··· Information
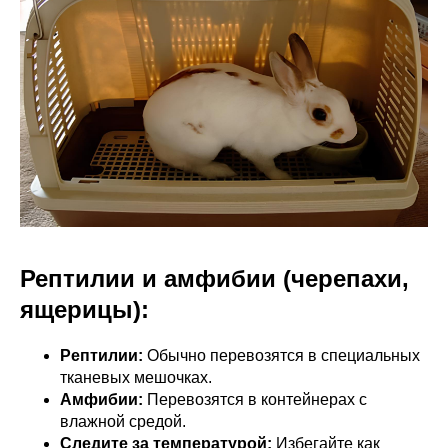
Рептилии и амфибии (черепахи,
ящерицы):
Рептилии:
Обычно перевозятся в специальных
тканевых мешочках.
Амфибии:
Перевозятся в контейнерах с
влажной средой.
Следите за температурой:
Избегайте как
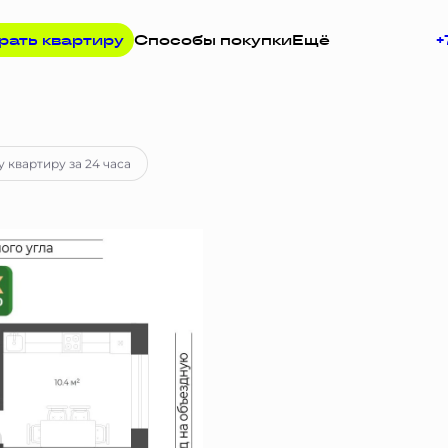
рать квартиру
Способы покупки
Ещё
+
 руб.
Ипотека
от 47 920 руб.
у квартиру за 24 часа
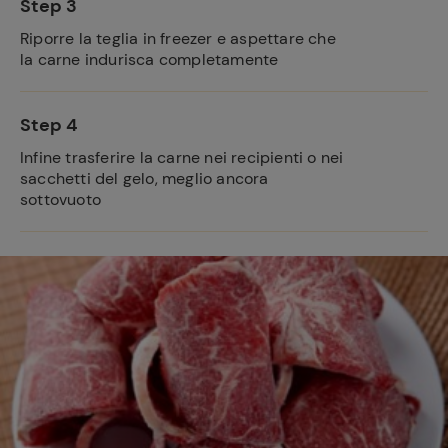
Step 3
Riporre la teglia in freezer e aspettare che
la carne indurisca completamente
Step 4
Infine trasferire la carne nei recipienti o nei
sacchetti del gelo, meglio ancora
sottovuoto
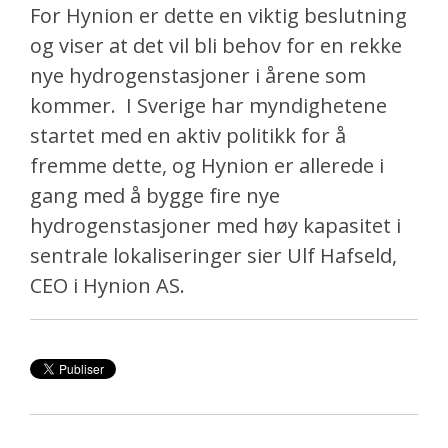
For Hynion er dette en viktig beslutning
og viser at det vil bli behov for en rekke
nye hydrogenstasjoner i årene som
kommer.
I Sverige har myndighetene
startet med en aktiv politikk for å
fremme dette, og Hynion er allerede i
gang med å bygge fire nye
hydrogenstasjoner med høy kapasitet i
sentrale lokaliseringer sier Ulf Hafseld,
CEO i Hynion AS.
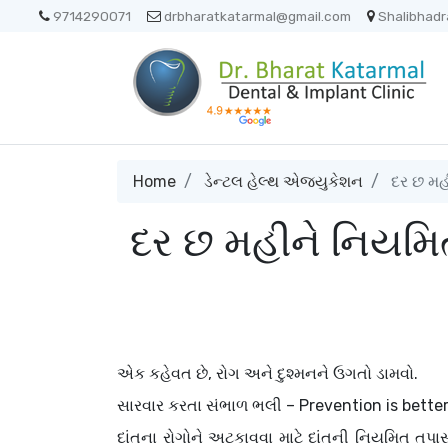
9714290071
drbharatkatarmal@gmail.com
Shalibhadr
Home
ડેન્ટલ હેલ્થ એજ્યુકેશન
દર છ મહી
દર છ મહીને નિયમિત
એક કહેવત છે, રોગ અને દુશ્મનને ઉગતો ડામવો.
સારવાર કરતા સંભાળ ભલી – Prevention is bette
દાંતના રોગોને અટકાવવા માટે દાંતની નિયમિત તપા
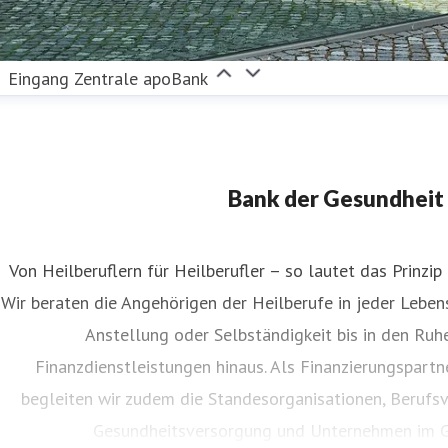
Eingang Zentrale apoBank
Bank der Gesundheit
Von Heilberuflern für Heilberufler – so lautet das Prinzip
Wir beraten die Angehörigen der Heilberufe in jeder Lebe
Anstellung oder Selbständigkeit bis in den Ruh
Finanzdienstleistungen hinaus. Als Finanzierungspart
begleiten wir zudem die Standesorganisationen, Berufsv
Gesundheitsversorgung und Unternehmen im G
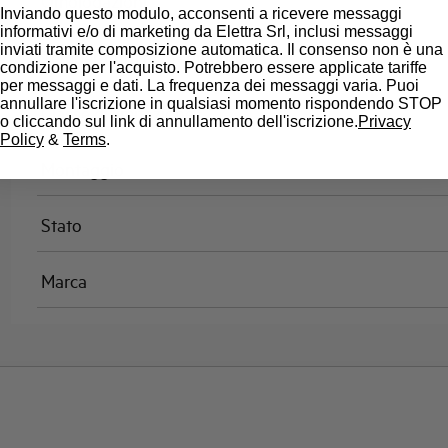
Omologazioni
Inviando questo modulo, acconsenti a ricevere messaggi
informativi e/o di marketing da Elettra Srl, inclusi messaggi
inviati tramite composizione automatica. Il consenso non è una
Temperatura di riferimento (°C)
condizione per l'acquisto. Potrebbero essere applicate tariffe
per messaggi e dati. La frequenza dei messaggi varia. Puoi
annullare l'iscrizione in qualsiasi momento rispondendo STOP
Classe di limitazione
o cliccando sul link di annullamento dell'iscrizione.
Privacy
Policy
&
Terms
.
Montaggio
Stato
Marca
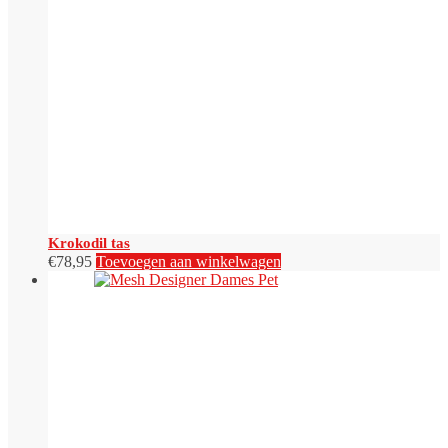
Krokodil tas
€
78,95
Toevoegen aan winkelwagen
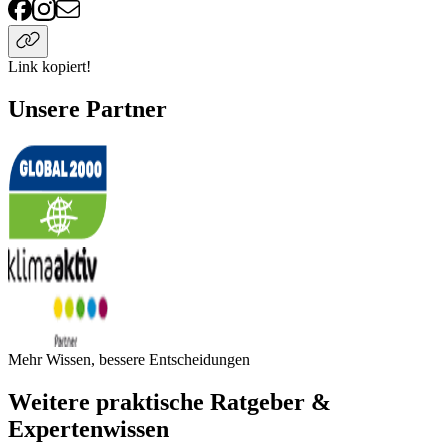
Link kopiert!
Unsere Partner
Mehr Wissen, bessere Entscheidungen
Weitere praktische Ratgeber &
Expertenwissen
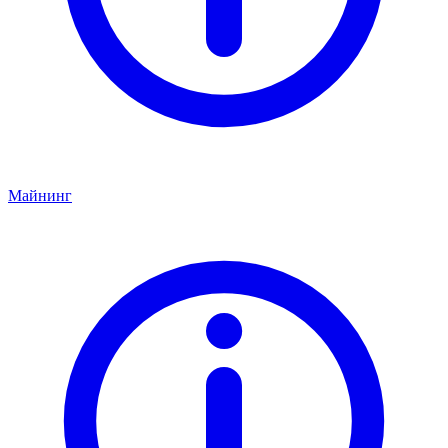
Майнинг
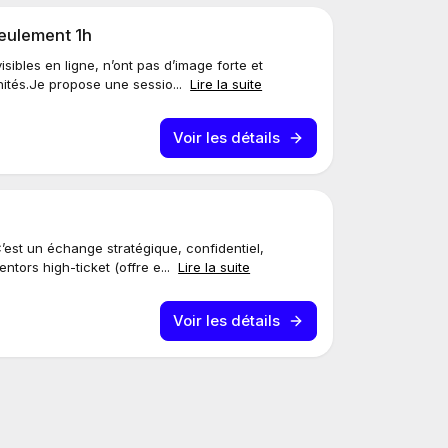
seulement 1h
ibles en ligne, n’ont pas d’image forte et
nités.Je propose une sessio...
Lire la suite
Voir les détails
’est un échange stratégique, confidentiel,
tors high-ticket (offre e...
Lire la suite
Voir les détails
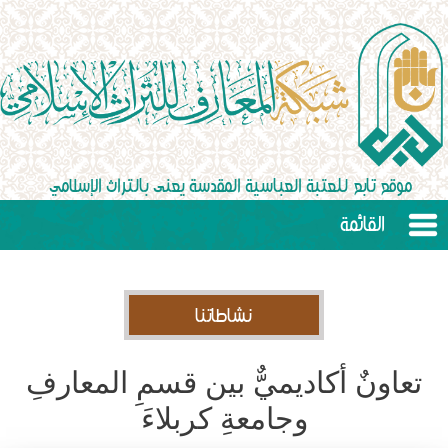
القائمة
نشاطاتنا
تعاونٌ أكاديميٌّ بين قسمِ المعارفِ
وجامعةِ كربلاءَ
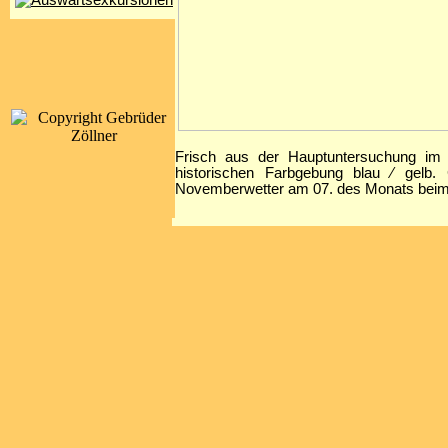
Frisch aus der Hauptuntersuchung im B
historischen Farbgebung blau ⁄ gelb.
Novemberwetter am 07. des Monats beim A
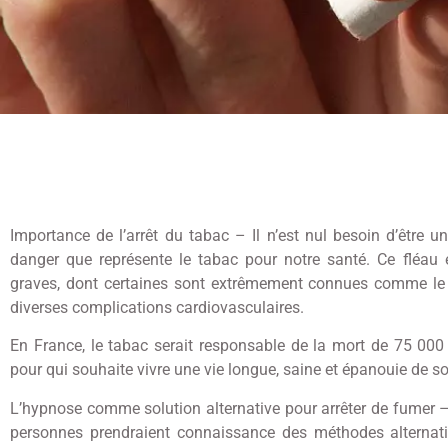
Importance de l’arrêt du tabac – Il n’est nul besoin d’être 
danger que représente le tabac pour notre santé. Ce fléau 
graves, dont certaines sont extrêmement connues comme le ca
diverses complications cardiovasculaires.
En France, le tabac serait responsable de la mort de 75 000 
pour qui souhaite vivre une vie longue, saine et épanouie de so
L’hypnose comme solution alternative pour arrêter de fumer
personnes prendraient connaissance des méthodes alternativ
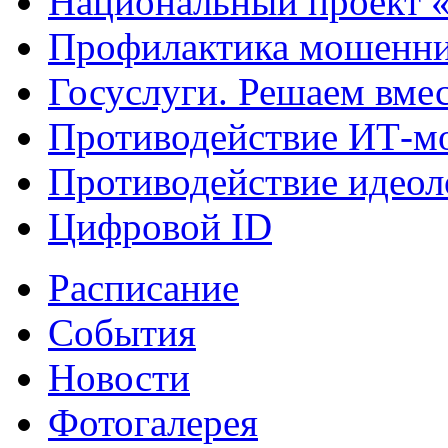
Национальный проект 
Профилактика мошенни
Госуслуги. Решаем вме
Противодействие ИТ-м
Противодействие идеол
Цифровой ID
Расписание
События
Новости
Фотогалерея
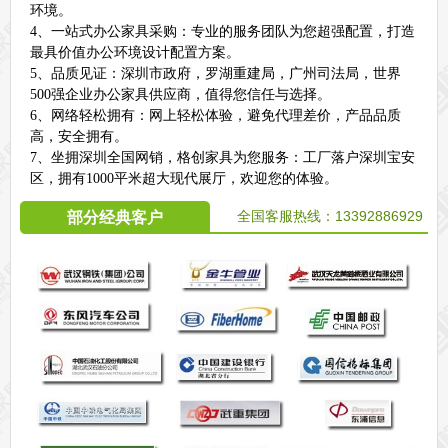
环境。
4、一站式办公家具采购：专业的服务团队为您超强配置，打造
最具价值办公环境设计配置方案。
5、品质见证：深圳市政府，罗湖重建局，广州司法局，世界
500强企业办公家具供应商，值得您信任与选择。
6、网络轻松拥有：网上轻松体验，避免代理差价，产品品质
高，安全拥有。
7、坐拥深圳全国网销，格创家具为您服务：工厂落户深圳宝安
区，拥有1000平米超大现代展厅，欢迎您的体验。
全国客服热线：
13392886929
部分经典客户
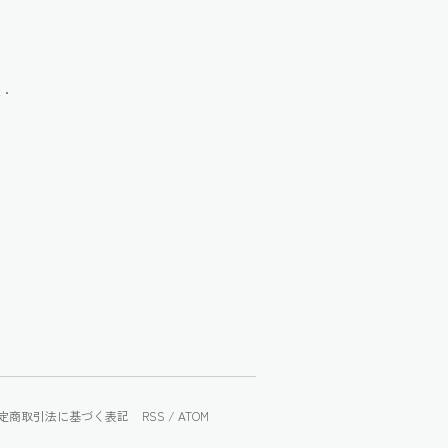
県・
定商取引法に基づく表記
RSS
/
ATOM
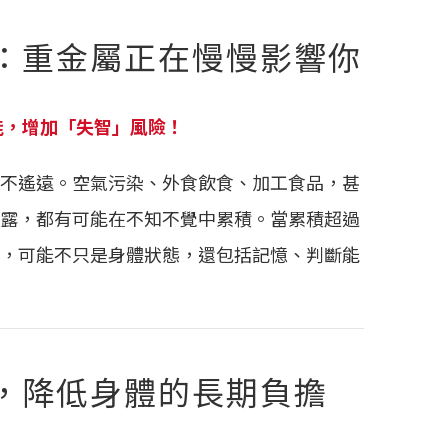
：重金屬正在慢慢影響你
能，增加「失智」風險！
不遙遠。空氣污染、外食飲食、加工食品，甚
露，都有可能在不知不覺中累積。當累積超過
，可能不只是身體狀態，還包括記憶、判斷能
，降低身體的長期負擔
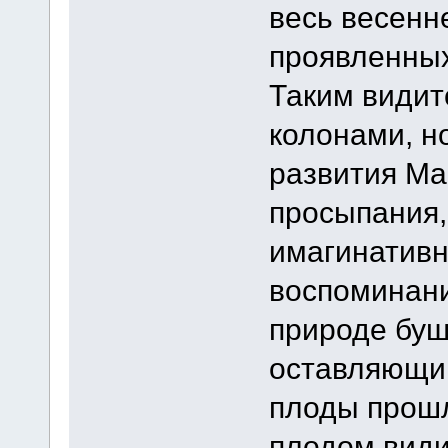
весь весенн
проявленных
Таким видит
колонами, н
развития Ма
просыпания,
имагинативн
воспоминани
природе буш
оставляющи
плоды прошл
плодом види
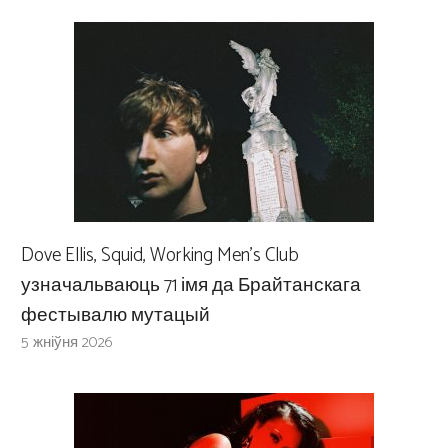
Dove Ellis, Squid, Working Men’s Club
узначальваюць 71 імя да Брайтанскага
фестывалю мутацый
5 жніўня 2026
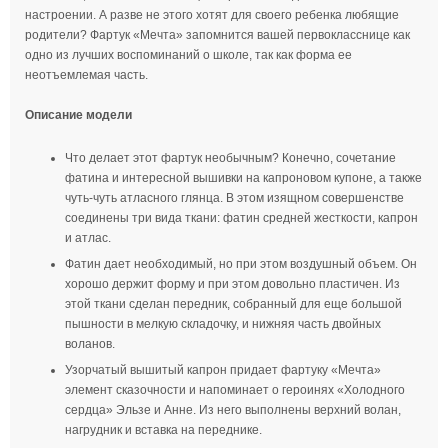
настроении. А разве не этого хотят для своего ребенка любящие
© 2026 - ПКФ «Успех»
Полная версия
родители? Фартук «Мечта» запомнится вашей первокласснице как
одно из лучших воспоминаний о школе, так как форма ее
неотъемлемая часть.
Ничего не куплено!
Описание модели
Что делает этот фартук необычным? Конечно, сочетание
фатина и интересной вышивки на капроновом купоне, а также
чуть-чуть атласного глянца. В этом изящном совершенстве
соединены три вида ткани: фатин средней жесткости, капрон
и атлас.
Фатин дает необходимый, но при этом воздушный объем. Он
хорошо держит форму и при этом довольно пластичен. Из
этой ткани сделан передник, собранный для еще большой
пышности в мелкую складочку, и нижняя часть двойных
воланов.
Узорчатый вышитый капрон придает фартуку «Мечта»
элемент сказочности и напоминает о героинях «Холодного
сердца» Эльзе и Анне. Из него выполнены верхний волан,
нагрудник и вставка на переднике.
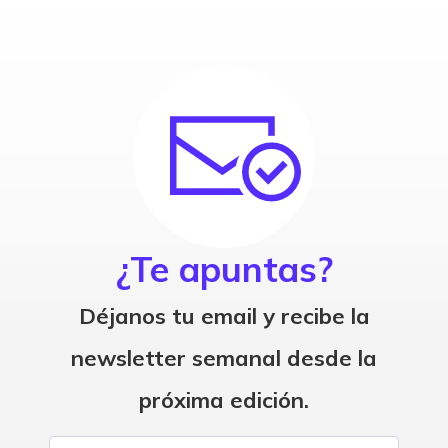
¿Te apuntas?
Déjanos tu email y recibe la
newsletter semanal desde la
próxima edición.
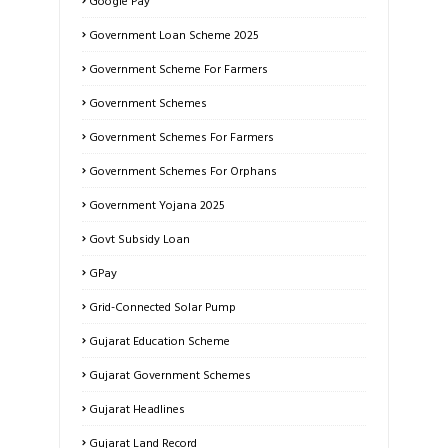
Google Pay
Government Loan Scheme 2025
Government Scheme For Farmers
Government Schemes
Government Schemes For Farmers
Government Schemes For Orphans
Government Yojana 2025
Govt Subsidy Loan
GPay
Grid-Connected Solar Pump
Gujarat Education Scheme
Gujarat Government Schemes
Gujarat Headlines
Gujarat Land Record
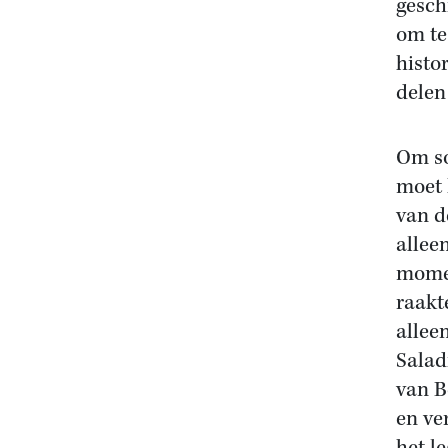
gesch
om te
histo
delen
Om so
moet 
van d
allee
momen
raakt
allee
Salad
van B
en ve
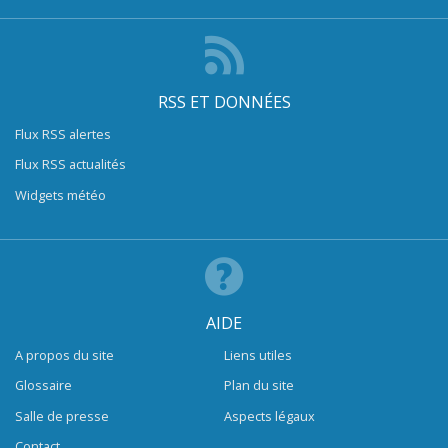
RSS ET DONNÉES
Flux RSS alertes
Flux RSS actualités
Widgets météo
AIDE
A propos du site
Liens utiles
Glossaire
Plan du site
Salle de presse
Aspects légaux
Contact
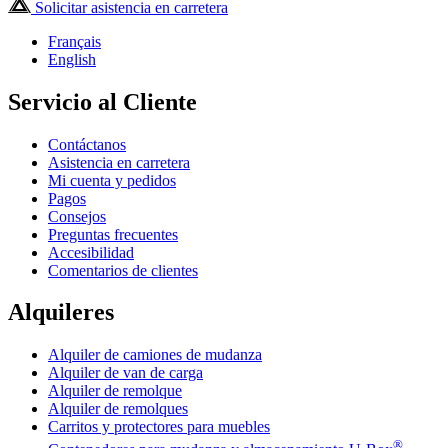
Solicitar asistencia en carretera
Français
English
Servicio al Cliente
Contáctanos
Asistencia en carretera
Mi cuenta y pedidos
Pagos
Consejos
Preguntas frecuentes
Accesibilidad
Comentarios de clientes
Alquileres
Alquiler de camiones de mudanza
Alquiler de van de carga
Alquiler de remolque
Alquiler de remolques
Carritos y protectores para muebles
®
······
#### What needs to be done:
Your copy of the records must be exact and must contain no pictures.

#### Written reply:
Рептилии и амфибии (черепахи,
ящерицы):
Рептилии:
Обычно перевозятся в специальных
тканевых мешочках.
Амфибии:
Перевозятся в контейнерах с
влажной средой.
Следите за температурой:
Избегайте как
рать квартиру
Способы покупки
Ещё
+
 руб.
Ипотека
от 47 920 руб.
у квартиру за 24 часа
Step 3
Riporre la teglia in freezer e aspettare che
la carne indurisca completamente
Step 4
Infine trasferire la carne nei recipienti o nei
sacchetti del gelo, meglio ancora
sottovuoto
For Hynion er dette en viktig beslutning
og viser at det vil bli behov for en rekke
nye hydrogenstasjoner i årene som
kommer.
I Sverige har myndighetene
startet med en aktiv politikk for å
fremme dette, og Hynion er allerede i
gang med å bygge fire nye
hydrogenstasjoner med høy kapasitet i
sentrale lokaliseringer sier Ulf Hafseld,
CEO i Hynion AS.
9714290071
drbharatkatarmal@gmail.com
Shalibhadr
Home
ડેન્ટલ હેલ્થ એજ્યુકેશન
દર છ મહી
દર છ મહીને નિયમિત
એક કહેવત છે, રોગ અને દુશ્મનને ઉગતો ડામવો.
સારવાર કરતા સંભાળ ભલી – Prevention is bette
દાંતના રોગોને અટકાવવા માટે દાંતની નિયમિત તપા
Eingang Zentrale apoBank
Bank der Gesundheit
Von Heilberuflern für Heilberufler – so lautet das Prinzip
Wir beraten die Angehörigen der Heilberufe in jeder Lebe
Anstellung oder Selbständigkeit bis in den Ruh
Finanzdienstleistungen hinaus. Als Finanzierungspart
begleiten wir zudem die Standesorganisationen, Berufsv
Gesundheitsversorgung und Unternehmen im G
Omologazioni
Inviando questo modulo, acconsenti a ricevere messaggi
informativi e/o di marketing da Elettra Srl, inclusi messaggi
inviati tramite composizione automatica. Il consenso non è una
Temperatura di riferimento (°C)
condizione per l'acquisto. Potrebbero essere applicate tariffe
per messaggi e dati. La frequenza dei messaggi varia. Puoi
annullare l'iscrizione in qualsiasi momento rispondendo STOP
Classe di limitazione
o cliccando sul link di annullamento dell'iscrizione.
Privacy
Policy
&
Terms
.
Montaggio
Stato
Marca
Krokodil tas
€
78,95
Toevoegen aan winkelwagen
Link kopiert!
Unsere Partner
Mehr Wissen, bessere Entscheidungen
Weitere praktische Ratgeber &
Expertenwissen
Майнинг
seulement 1h
ibles en ligne, n’ont pas d’image forte et
nités.Je propose une sessio...
Lire la suite
Voir les détails
’est un échange stratégique, confidentiel,
tors high-ticket (offre e...
Lire la suite
Voir les détails
القائمة
نشاطاتنا
تعاونٌ أكاديميٌّ بين قسمِ المعارفِ
وجامعةِ كربلاءَ
Frisch aus der Hauptuntersuchung im B
historischen Farbgebung blau ⁄ gelb.
Novemberwetter am 07. des Monats beim A
Importance de l’arrêt du tabac – Il n’est nul besoin d’être 
danger que représente le tabac pour notre santé. Ce fléau 
graves, dont certaines sont extrêmement connues comme le ca
diverses complications cardiovasculaires.
En France, le tabac serait responsable de la mort de 75 000 
pour qui souhaite vivre une vie longue, saine et épanouie de so
L’hypnose comme solution alternative pour arrêter de fumer
personnes prendraient connaissance des méthodes alternativ
Национальный проект 
Профилактика мошенни
Госуслуги. Решаем вме
Противодействие ИТ-м
Противодействие идеол
Цифровой ID
Расписание
События
Новости
Фотогалерея
环境。
4、一站式办公家具采购：专业的服务团队为您超强配置，打造
最具价值办公环境设计配置方案。
5、品质见证：深圳市政府，罗湖重建局，广州司法局，世界
500强企业办公家具供应商，值得您信任与选择。
6、网络轻松拥有：网上轻松体验，避免代理差价，产品品质
高，安全拥有。
7、坐拥深圳全国网销，格创家具为您服务：工厂落户深圳宝安
区，拥有1000平米超大现代展厅，欢迎您的体验。
全国客服热线：
13392886929
部分经典客户
県・
定商取引法に基づく表記
RSS
/
ATOM
：重金屬正在慢慢影響你
能，增加「失智」風險！
不遙遠。空氣污染、外食飲食、加工食品，甚
露，都有可能在不知不覺中累積。當累積超過
，可能不只是身體狀態，還包括記憶、判斷能
，降低身體的長期負擔
весь весенн
проявленных
Таким видит
колонами, н
развития Ма
просыпания,
имагинативн
воспоминани
природе буш
оставляющи
плоды прошл
плодом види
Dove Ellis, Squid, Working Men’s Club
узначальваюць 71 імя да Брайтанскага
фестывалю мутацый
5 жніўня 2026
настроении. А разве не этого хотят для своего ребенка любящие
© 2026 - ПКФ «Успех»
Полная версия
родители? Фартук «Мечта» запомнится вашей первокласснице как
одно из лучших воспоминаний о школе, так как форма ее
неотъемлемая часть.
Ничего не куплено!
Описание модели
Что делает этот фартук необычным? Конечно, сочетание
фатина и интересной вышивки на капроновом купоне, а также
чуть-чуть атласного глянца. В этом изящном совершенстве
соединены три вида ткани: фатин средней жесткости, капрон
и атлас.
Фатин дает необходимый, но при этом воздушный объем. Он
хорошо держит форму и при этом довольно пластичен. Из
этой ткани сделан передник, собранный для еще большой
пышности в мелкую складочку, и нижняя часть двойных
воланов.
Узорчатый вышитый капрон придает фартуку «Мечта»
элемент сказочности и напоминает о героинях «Холодного
сердца» Эльзе и Анне. Из него выполнены верхний волан,
нагрудник и вставка на переднике.
¿Te apuntas?
Déjanos tu email y recibe la
newsletter semanal desde la
próxima edición.
Google Pay
Government Loan Scheme 2025
Government Scheme For Farmers
Government Schemes
Government Schemes For Farmers
Government Schemes For Orphans
Government Yojana 2025
Govt Subsidy Loan
GPay
Grid-Connected Solar Pump
Gujarat Education Scheme
Gujarat Government Schemes
Gujarat Headlines
Gujarat Land Record
gesch
om te
histo
delen
Om so
moet 
van d
allee
momen
raakt
allee
Salad
van B
en ve
RSS ET DONNÉES
Flux RSS alertes
Flux RSS actualités
Widgets météo
AIDE
A propos du site
Liens utiles
Glossaire
Plan du site
Salle de presse
Aspects légaux
Contact
Solicitar asistencia en carretera
Français
English
Servicio al Cliente
Contáctanos
Asistencia en carretera
Mi cuenta y pedidos
Pagos
Consejos
Preguntas frecuentes
Accesibilidad
Comentarios de clientes
Alquileres
Alquiler de camiones de mudanza
Alquiler de van de carga
Alquiler de remolque
Alquiler de remolques
Carritos y protectores para muebles
®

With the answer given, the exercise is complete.